= EXERCISE REQUIREMENTS =
Among the entries below, retype exactly the lines starting with the one with "From years of using hammocks with netting" and going on through the one with "logy combined with", but not the pictures.

= DATA TO USE =
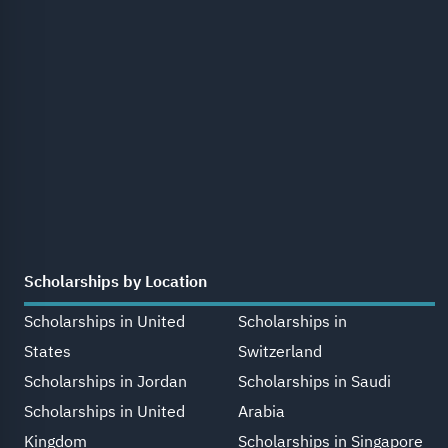
Scholarships by Location
Scholarships in United
Scholarships in
States
Switzerland
Scholarships in Jordan
Scholarships in Saudi
Scholarships in United
Arabia
Kingdom
Scholarships in Singapore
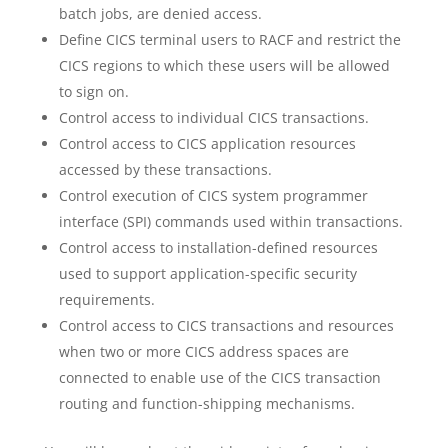
batch jobs, are denied access.
Define CICS terminal users to RACF and restrict the
CICS regions to which these users will be allowed
to sign on.
Control access to individual CICS transactions.
Control access to CICS application resources
accessed by these transactions.
Control execution of CICS system programmer
interface (SPI) commands used within transactions.
Control access to installation-defined resources
used to support application-specific security
requirements.
Control access to CICS transactions and resources
when two or more CICS address spaces are
connected to enable use of the CICS transaction
routing and function-shipping mechanisms.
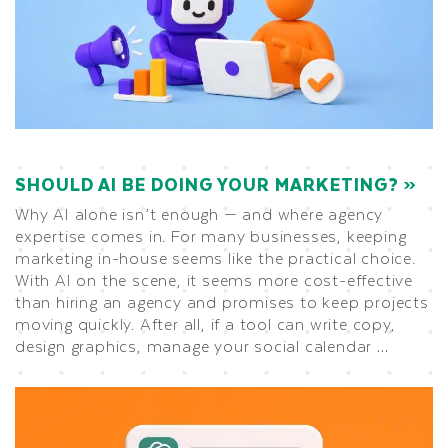
SHOULD AI BE DOING YOUR MARKETING?
Why AI alone isn’t enough — and where agency
expertise comes in. For many businesses, keeping
marketing in-house seems like the practical choice.
With AI on the scene, it seems more cost-effective
than hiring an agency and promises to keep projects
moving quickly. After all, if a tool can write copy,
design graphics, manage your social calendar …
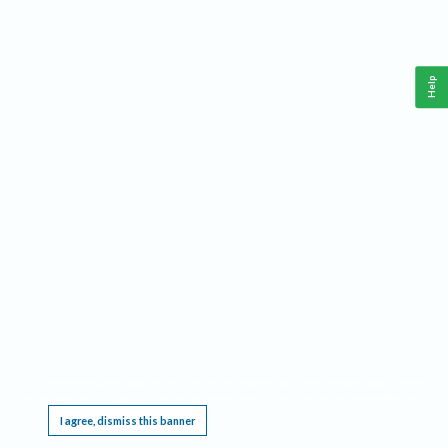
Help
This website requires cookies, and the limited processing of your personal data in order
to function. By using the site you are agreeing to this as outlined in our
Privacy Notice
.
I agree, dismiss this banner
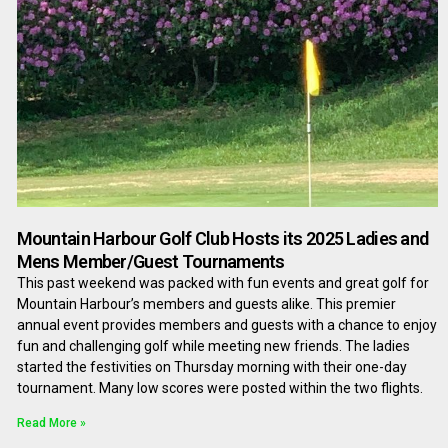
Mountain Harbour Golf Club Hosts its 2025 Ladies and
Mens Member/Guest Tournaments
This past weekend was packed with fun events and great golf for
Mountain Harbour’s members and guests alike. This premier
annual event provides members and guests with a chance to enjoy
fun and challenging golf while meeting new friends. The ladies
started the festivities on Thursday morning with their one-day
tournament. Many low scores were posted within the two flights.
Read More »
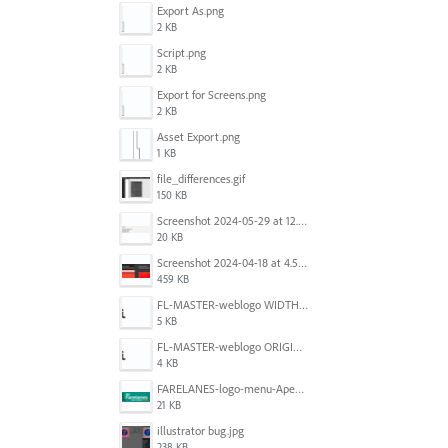
Export As.png
2 KB
Script.png
2 KB
Export for Screens.png
2 KB
Asset Export.png
1 KB
file_differences.gif
150 KB
Screenshot 2024-05-29 at 12.02.53 PM.png
20 KB
Screenshot 2024-04-18 at 4.53.13 PM.jpg
459 KB
FL-MASTER-weblogo WIDTH CORRECTED IN PHOTOSHOP.png
5 KB
FL-MASTER-weblogo ORIGINAL ILLUSTRATOR OUTPUT.png
4 KB
FARELANES-logo-menu-Apex.jpg
21 KB
illustrator bug.jpg
238 KB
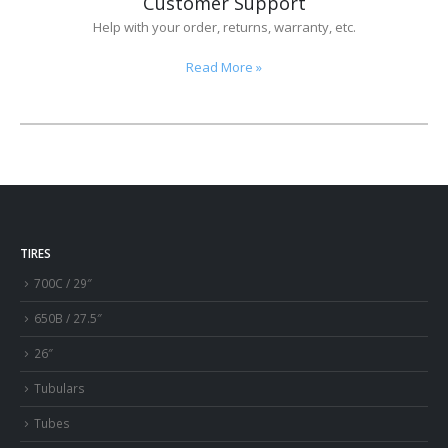
Customer Support
Help with your order, returns, warranty, etc.
Read More
»
TIRES
700C / 29″
650B / 27.5″
26″
Tubulars
Tubes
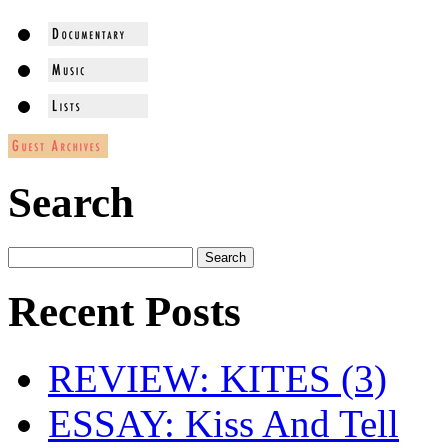
Search
Recent Posts
REVIEW: KITES (3)
ESSAY: Kiss And Tell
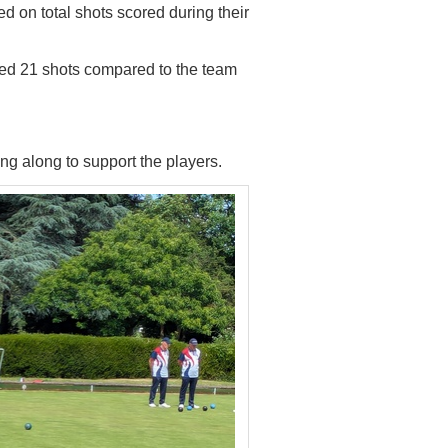
d on total shots
scored during their
ed 21 shots compared to the team
 along to support the players.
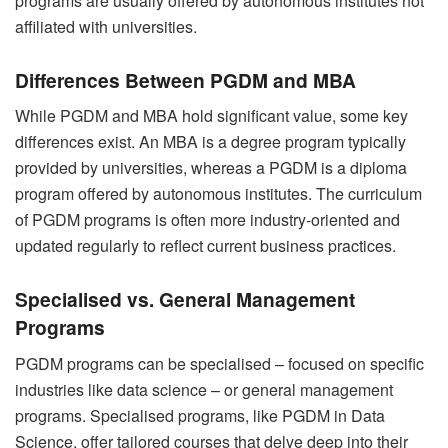
programs are usually offered by autonomous institutes not
affiliated with universities.
Differences Between PGDM and MBA
While PGDM and MBA hold significant value, some key
differences exist. An MBA is a degree program typically
provided by universities, whereas a PGDM is a diploma
program offered by autonomous institutes. The curriculum
of PGDM programs is often more industry-oriented and
updated regularly to reflect current business practices.
Specialised vs. General Management
Programs
PGDM programs can be specialised – focused on specific
industries like data science – or general management
programs. Specialised programs, like
PGDM in Data
Science
, offer tailored courses that delve deep into their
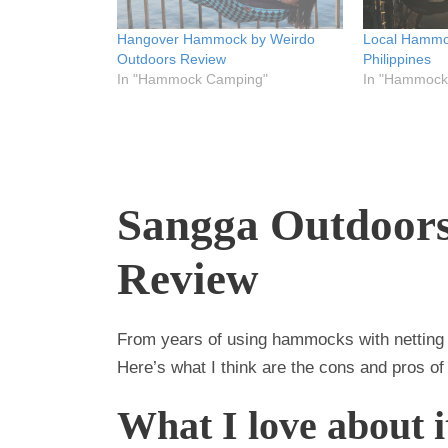
w
e
w
w
w
w
i
w
i
Hangover Hammock by Weirdo
Local Hammoc
n
i
n
d
n
d
Outdoors Review
Philippines
o
d
o
In "Hammock Camping"
In "Hammock
w
o
w
)
w
)
)
Sangga Outdoor
Review
From years of using hammocks with netting 
Here’s what I think are the cons and pros o
What I love about i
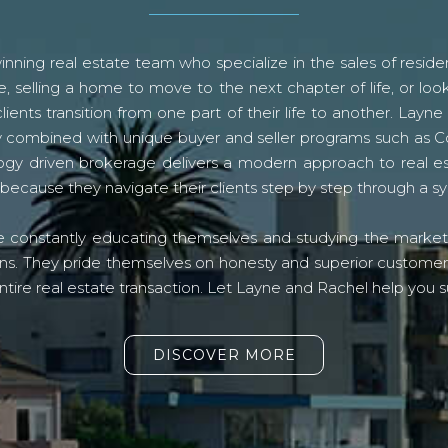
ning real estate team who specialize in the sales of residen
, selling a home to move to the next chapter of life, or look
lients transition from one part of their life to another. La
logy combined with unique buyer and seller programs such a
gy driven brokerage delivers a modern approach to real e
because they navigate their clients step by step through a 
re constantly educating themselves and studying the market o
s. They pride themselves on honesty and superior customer ser
ntire real estate transaction. Let Layne and Rachel help you s
DISCOVER MORE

= YOUR RESPONSE =
From years of using hammocks with netting 
Here’s what I think are the cons and pros o
What I love about i
ning real estate team who specialize in the sales of residen
, selling a home to move to the next chapter of life, or look
lients transition from one part of their life to another. La
logy combined with unique buyer and seller programs such a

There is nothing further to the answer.